New formalised reporting arrangements will strengthen the voice of local communities with their representatives from our 14 Primary Care Networks (PCNs) via the 3 integrated care areas (north/east, central and west) therefore having their local clinical leadership voice at the heart of our decision making, along with the other core system delivery partners.
The Senate’s independent chair will also invite representatives from housing, the police, education and other key organisations and partners to aid and inform the Senate’s decision making. Formal decision-making responsibilities will still be retained by the separate sovereign board and council organisations in line with their more formal and statutory individual accountabilities.
We shall replace the informal system chairs and CEO’s leaders meetings with a more structured System Board with the view to driving shared system-wide accountability and to monitor system performance, as a partnership.
There will also be increased system assurance with the formation of 2 system-wide joint working committees (finance, resources and performance; and clinical and quality) comprising non-executive director and councillor representation, from across our system.
The partnership has also announced investment into the system’s need for extra leadership capacity and capabilities, to help drive forward the transformation programmes that will have material impacts on both patient pathways of care and driving more efficient use of resources of public funds. These plans include the appointment of a system transformation director, a lead for system-wide workforce planning and a lead for system communications.
Furthermore, the refocus of system-wide transformation programme boards will look to develop and drive forward new patient pathways of care/outcomes – more efficiently and will be supported by the enabling groups (estates, digital, workforce etc) all of which will start to be in place from the 1 April 2020. We will have a new group of programme board lead”, accountable as a system to both the System Board and to the Senate.
John Govett, system independent chair said: “Under our improved governance arrangements from April 2020 we will put in place a new partnership Senate and add our neighbourhood community clinical representatives and primary care/GP’s voices to the heart of our thinking. Additionally, we will reformulate our transformation system delivery programme boards and have new system joint working committees that utilise the skills of our systems non-executive directors and councillors. Thus, we are making good progress on our journey to an ICS accredited System.”
Mairi Mclean, RCHT chair said: “I welcome this new transparent way of us working together in the best interests of all our citizens. The inclusion of whole community representatives, especially those involved with the main determinants of health; education, employment, housing, police, social care and our hospitals, acute and community will ensure a whole person focus and more effective working in partnership.”
Barbara Vann, CFT chair said: “The inclusion of primary care with the Senate is a key step is making sure we really focus on the needs of our communities. The additional assurance provided through the joint working committees, with non-executive director and councillor representation, is a key development and will play an important role in providing robust challenge and accountability right across our system.”
Iain Chorlton, NHS Kernow chair said: “This move marks a marked changed in the way that we work together and govern our system-wide decision, where we will have new mechanisms to share responsibility and to drive system-wide performance. I believe, ultimately, this is the next significant step on our journey in making sure we are providing the very best standard of health and care for people of Cornwall and the Isles of Scilly now and into the future.”
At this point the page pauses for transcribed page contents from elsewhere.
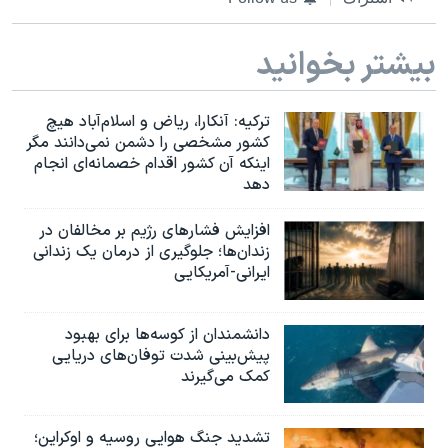
اسرائیل در جنگ
نرگس محمدی برنده جایزه نوبل صلح
بیشتر بخوانید
همایش محافظه‌کاران آمریکا «سی‌پک»
صفحه‌های ویژه
ترکیه: آنکارا، ریاض و اسلام‌آباد هیچ
کشور مشخصی را دشمن نمی‌دانند مگر
سفر پرزیدنت ترامپ به چین
اینکه آن کشور اقدام خصمانه‌ای انجام
دهد
افزایش فشارهای رژیم بر مخالفان در
زندان‌ها؛ جلوگیری از درمان یک زندانی
ایرانی-آمریکایی
دانشمندان از کوسه‌ها برای بهبود
پیش‌بینی شدت توفان‌های دریایی
کمک می‌گیرند
تشدید جنگ هوایی روسیه و اوکراین؛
Chair of Cornwall Council’s Health and Wellbeing Board and deputy leader Adam Paynter said: “These more structured joint working arrangements will make sure that the system works efficiently, ensuring that people’s care and support needs are met as close to where they live as possible.”
The first Senate meeting will be held on 18 June, 10.30am to 12.30pm, at St Austell and members of the public are invited to observe the meeting, and have the opportunity to ask a question.